Pages

Monday, March 15, 2010

The Ongoing Quest for “Best” MT Translation Quality

MT has been in the news a lot of late and professionals are probably getting tired of this new hype wave. Major stories in The New York Times and the Los Angeles Times have been circulating endlessly – please don’t send them to me, I have seen them. 

There is also another initiative by Gabble On which asks volunteers to evaluate Google Translate, Microsoft Bing, and Yahoo Babel Fish translations. And bloggers like John Yunker and many others have posted the preliminary results to that perennial question “Which Engine Translates Best?” on their blogs.

This certainly shows that inquiring minds want to know and that this is a question that will not go away. It is probably useful to have a general sense from this kind of news but does this kind of coverage really leave you any wiser and more informed?

Without looking at a single article or any of the results, I can tell you that the results are quite predictable, based on my very basic knowledge of statistics. Google is likely to be seen as the best simply because they have greater coverage of what the engines will be tested on and have probably crawled more bilingual parallel data than everybody else added together. I think the NYT comparison clearly suggests this. But does this actually mean that they have the best quality?

I thought it would be useful to share “more informed” opinions on what these types of tests really mean. Much of what I gathered can be found scattered around the ALT Group in LinkedIn so as usual I am just organizing and repurposing.

My personal sense is that this a pretty meaningless exercise unless one has some upfront clarity on why you are doing this. It depends on what you measure, how you measure, for what objective and when you measure. On any given day, any one of these engines could be the best for what you specifically want to translate. Measuring random snippet translations on baseline capabilities will only provide the crudest measure that may or may not be useful to a casual internet user but completely useless to understanding the possibilities that exist for professional enterprise use where you hopefully have a much more directed purpose. In the professional context knowledge about customization strategies and key control parameters are much more important. The more important question for the professional is: Can I make it do what I want relatively well and relatively easily?
FreevsCustom

The following are some selected comments from the LinkedIn MT group that provides an interesting and more informed (I think so anyway) professional perspective of this news.
Maghi King said: “The only really good test would have to take into account the particular user's needs and the environment in which the MT is going to be used - one size does not really fit all.”
Tex Texin said: “Identifying the best MT by voting will only determine which company encouraged the largest number of its employees to vote.”
Craig Myers said: “MT processes must be "trained" to provide desired outputs through creating a solid feedback loop to optimize accurate outcomes over time. Benchmarking one TM system against another is a fairly ridiculous endeavor unless you accept a very limited range of languages, content, and metrics upon which to base the competition upon - but then a limited scope negates any "real world" conclusions that might be drawn about languages and/or content areas outside of those upon which the competition is based.”
Alon Lavie AMTA President & Associate Research Professor at Carnegie Mellon University has, I think some of the most useful and informed things to say (follow the link to read the full thread):
The side by side comparison in the NY Times article is NOT an evaluation of MT. These are anecdotal examples. You could legitimately claim that the examples are not representative (of anything) and that casual users may draw unwarranted conclusions from them. I too think that they were poorly chosen. But any serious translation professional should know better. I can't imagine anyone considering using MT professionally drawing any kind of definite conclusions from these particular examples.

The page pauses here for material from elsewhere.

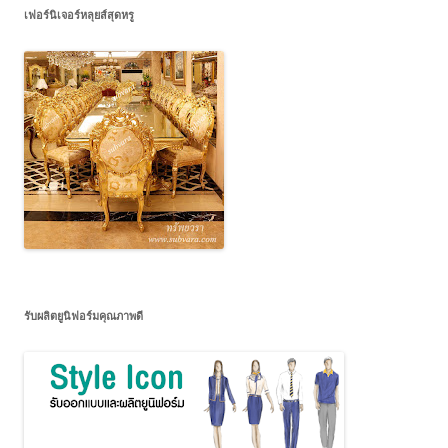
เฟอร์นิเจอร์หลุยส์สุดหรู
รับผลิตยูนิฟอร์มคุณภาพดี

The specific choice of examples is not only biased, but also very naive. Take the first snippet from "The Little Prince". Those of us working with SMT should quickly suspect that the human translation of the book is very likely part of Google's training data. Why? The Google translation is simply way too close to the human reference translation. Translators - imagine that the sentences in this passage were in your TM... and Google fundamentally just retrieved the human translations.”

Ethan Shen of Gabble On “is hoping to be able to detect predictive patterns in the data that he could use to predict future engine performance. But he has no control over the input data (participants choose to translate anything they want), and he's collecting just about no real extrinsic information about the data. So beyond very basic things such as language-pair and length of source, he's unlikely to find any characteristics that are predictive of any future performance with any certainty whatsoever. 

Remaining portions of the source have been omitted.